I've been trying to research a reported issue of a large number of Controls being automatically retired by "System", but I'm coming up empty. I'm not seeing a consistent link across nor am I finding a Business Rule, Scheduled Job, or Scheduled Flow that would impact them. I guess the pertinent information is:

1) We do have UCF integration enabled, but I've been told this is just a one-time import and not something that runs on a schedule.

2) The Controls are largely assigned to Active Entities that haven't been swapped between active and inactive.

3) Not all Controls are being retired, both from an association to Entity standpoint as well as association to Control Objective.

4) All Control Objectives are also active.
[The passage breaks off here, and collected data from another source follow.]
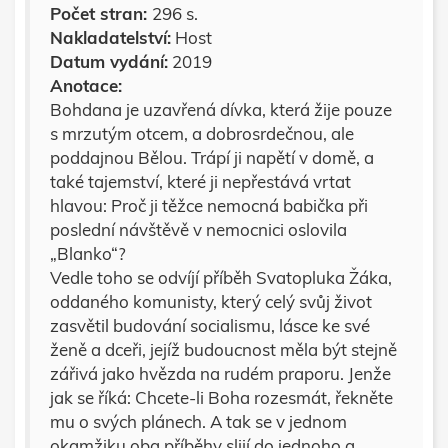
Počet stran:
296 s.
Nakladatelství:
Host
Datum vydání:
2019
Anotace:
Bohdana je uzavřená dívka, která žije pouze
s mrzutým otcem, a dobrosrdečnou, ale
poddajnou Bělou. Trápí ji napětí v domě, a
také tajemství, které ji nepřestává vrtat
hlavou: Proč ji těžce nemocná babička při
poslední návštěvě v nemocnici oslovila
„Blanko“?
Vedle toho se odvíjí příběh Svatopluka Žáka,
oddaného komunisty, který celý svůj život
zasvětil budování socialismu, lásce ke své
ženě a dceři, jejíž budoucnost měla být stejně
zářivá jako hvězda na rudém praporu. Jenže
jak se říká: Chcete-li Boha rozesmát, řekněte
mu o svých plánech. A tak se v jednom
okamžiku oba příběhy slijí do jednoho a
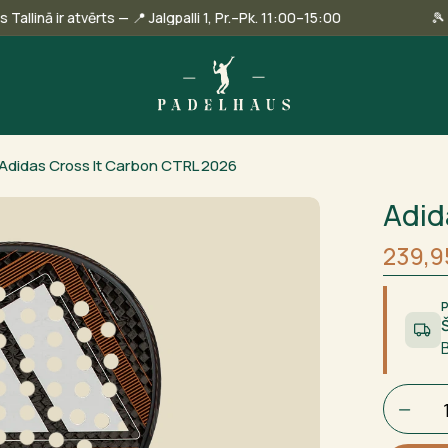
u veikals Tallinā ir atvērts — 📍 Jalgpalli 1, Pr.–Pk. 11:00–15:00
Adidas Cross It Carbon CTRL 2026
Adid
Sākot
Curre
239,
cena
price
bija:
is:
279,95
239,9
Adidas
Cross
It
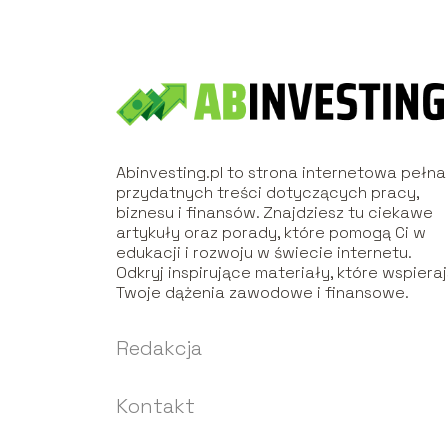
Abinvesting.pl to strona internetowa pełna
przydatnych treści dotyczących pracy,
biznesu i finansów. Znajdziesz tu ciekawe
artykuły oraz porady, które pomogą Ci w
edukacji i rozwoju w świecie internetu.
Odkryj inspirujące materiały, które wspiera
Twoje dążenia zawodowe i finansowe.
Redakcja
Kontakt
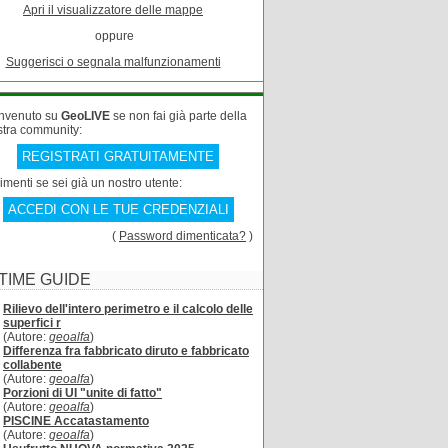
Apri il visualizzatore delle mappe
oppure
Suggerisci o segnala malfunzionamenti
nvenuto su
GeoLIVE
se non fai già parte della
stra community:
REGISTRATI GRATUITAMENTE
rimenti se sei già un nostro utente:
ACCEDI CON LE TUE CREDENZIALI
(
Password dimenticata?
)
TIME GUIDE
Rilievo dell'intero perimetro e il calcolo delle
superfici r
(Autore:
geoalfa
)
Differenza fra fabbricato diruto e fabbricato
collabente
(Autore:
geoalfa
)
Porzioni di UI "unite di fatto"
(Autore:
geoalfa
)
PISCINE Accatastamento
(Autore:
geoalfa
)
Anyone have any thoughts or spots they suggest checking? The last time we saw something was on 07/10 and was Controls associated with 19 different Control Objectives with thousands of controls being retired per.

Thank you,

Erik

wojasso · ‎07-23-2025

When controls unexpectedly change to **Retired** the first thing to do is confirm that the update is coming from a scheduled script rather than a user. Open one of the affected control records and use **History → List** to inspect the audit entry that changed the **state** field; the audit context will show the scheduled job or business rule that executed as `system`.
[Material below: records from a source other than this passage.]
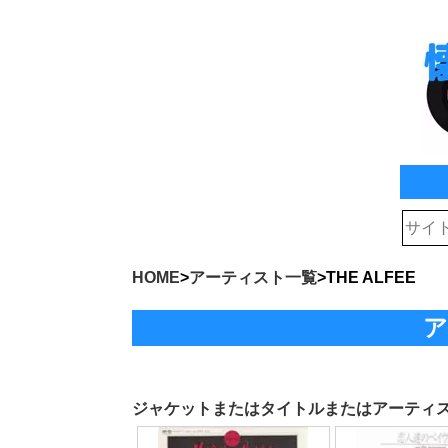
HOME
>
アーティスト一覧
>
THE ALFEE
ア
ジャケットまたはタイトルまたはアーティ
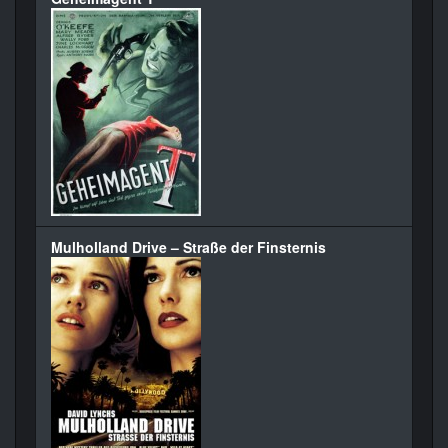
Mulholland Drive – Straße der Finsternis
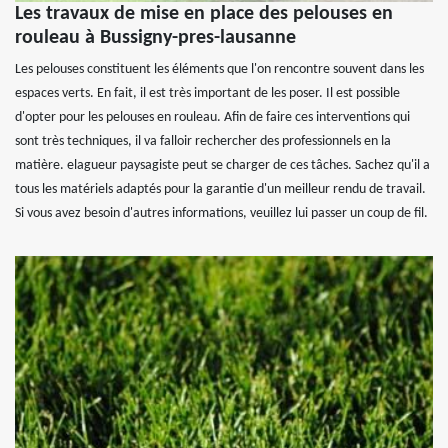
Les travaux de mise en place des pelouses en
rouleau à Bussigny-pres-lausanne
Les pelouses constituent les éléments que l'on rencontre souvent dans les
espaces verts. En fait, il est très important de les poser. Il est possible
d'opter pour les pelouses en rouleau. Afin de faire ces interventions qui
sont très techniques, il va falloir rechercher des professionnels en la
matière. elagueur paysagiste peut se charger de ces tâches. Sachez qu'il a
tous les matériels adaptés pour la garantie d'un meilleur rendu de travail.
Si vous avez besoin d'autres informations, veuillez lui passer un coup de fil.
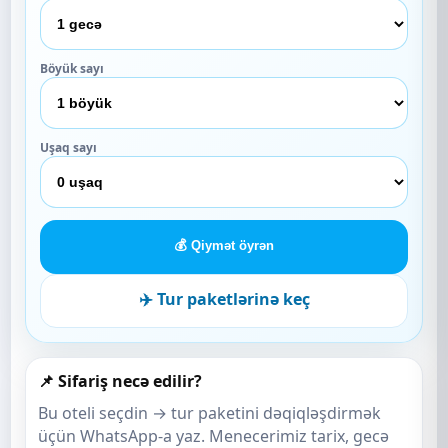
Böyük sayı
Uşaq sayı
💰 Qiymət öyrən
✈️ Tur paketlərinə keç
📌 Sifariş necə edilir?
Bu oteli seçdin → tur paketini dəqiqləşdirmək
üçün WhatsApp-a yaz. Menecerimiz tarix, gecə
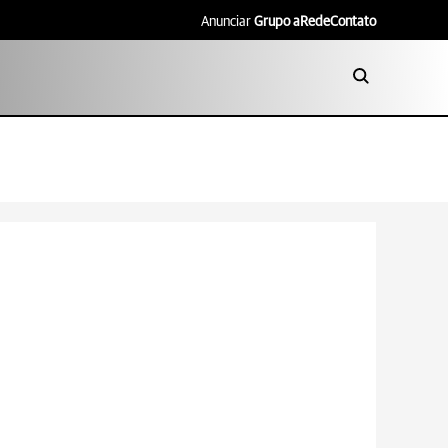
Anunciar
Grupo aRede
Contato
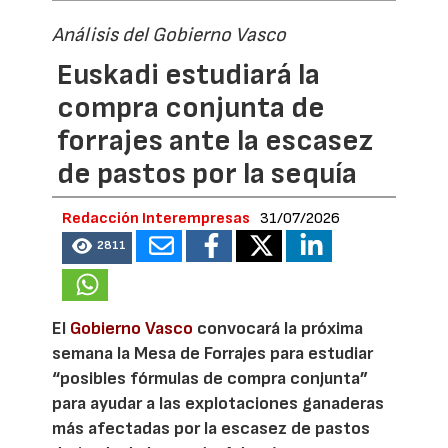
Análisis del Gobierno Vasco
Euskadi estudiará la
compra conjunta de
forrajes ante la escasez
de pastos por la sequía
Redacción Interempresas
31/07/2026
2811
El
Gobierno Vasco
convocará la próxima
semana la Mesa de Forrajes para estudiar
“posibles fórmulas de compra conjunta”
para ayudar a las explotaciones ganaderas
más afectadas por la escasez de pastos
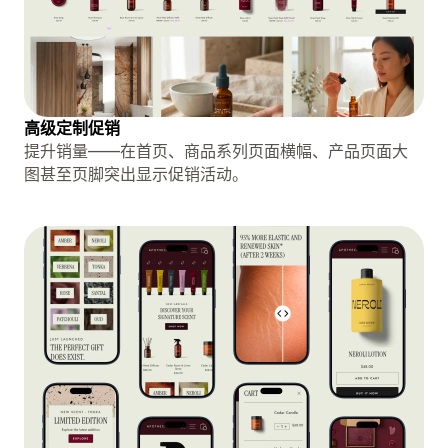
高级定制促销
提升销量——在首页、商品系列页面横幅、产品页面大
图甚至页脚突出显示促销活动。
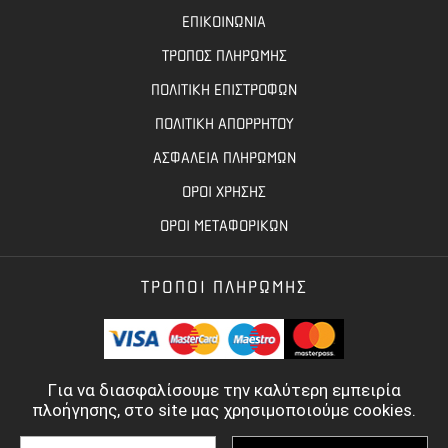
ΕΠΙΚΟΙΝΩΝΙΑ
ΤΡΟΠΟΣ ΠΛΗΡΩΜΗΣ
ΠΟΛΙΤΙΚΗ ΕΠΙΣΤΡΟΦΩΝ
ΠΟΛΙΤΙΚΗ ΑΠΟΡΡΗΤΟΥ
ΑΣΦΑΛΕΙΑ ΠΛΗΡΩΜΩΝ
ΟΡΟΙ ΧΡΗΣΗΣ
ΟΡΟΙ ΜΕΤΑΦΟΡΙΚΩΝ
ΤΡΟΠΟΙ ΠΛΗΡΩΜΗΣ
Για να διασφαλίσουμε την καλύτερη εμπειρία
πλοήγησης, στο site μας χρησιμοποιούμε cookies.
From an IRM perspective there are a few out‑of‑box mechanisms that can automatically retire controls:

* **Lifecycle rules tied to Entities or Control Objectives** – A business rule and helper script (`sn_compliance.ControlLifecycleHelper`) retire controls when a related *Entity* or *Control Objective* is set to *Retired* or *Inactive*, or the relationship is removed. If someone de‑scoped an entity or objective, the downstream controls will be set to Retired by this rule.
* **UCF content updates** – With the UCF integration enabled there is a scheduled import processor that updates controls. If the property to automatically retire removed controls is on, any control that disappears from the source or is superseded will be retired during the import. Check the **UCF Content Update** scheduled job and the property `sn_ucf.retire_removed_controls`.
* **Scheduled jobs / flows** – Jobs such as *Retire Controls on Objective Retirement* and flows triggered by entity retirement call `ControlLifecycleHelper.retireControls()`. Go to **System Definition → Scheduled Jobs** and filter by application *Policy and Compliance* with names containing `control` or `retire` to see if any are running.

Suggested approach:

1. Pick a control that was retired on 07/10 and open its **History** to see exactly which update set entry retired it (the *sys_update_name* often includes the scheduled job name).
2. Cross‑check the status of the associated **Entities**, **Control Objectives** and **Policies** to make sure none were inactivated or removed on that date.
3. If UCF is in use, review the UCF import logs for that run and the integration properties to see if automatic retirement is enabled.
4. Review any custom scheduled scripts or flows in your environment that call the control lifecycle helper.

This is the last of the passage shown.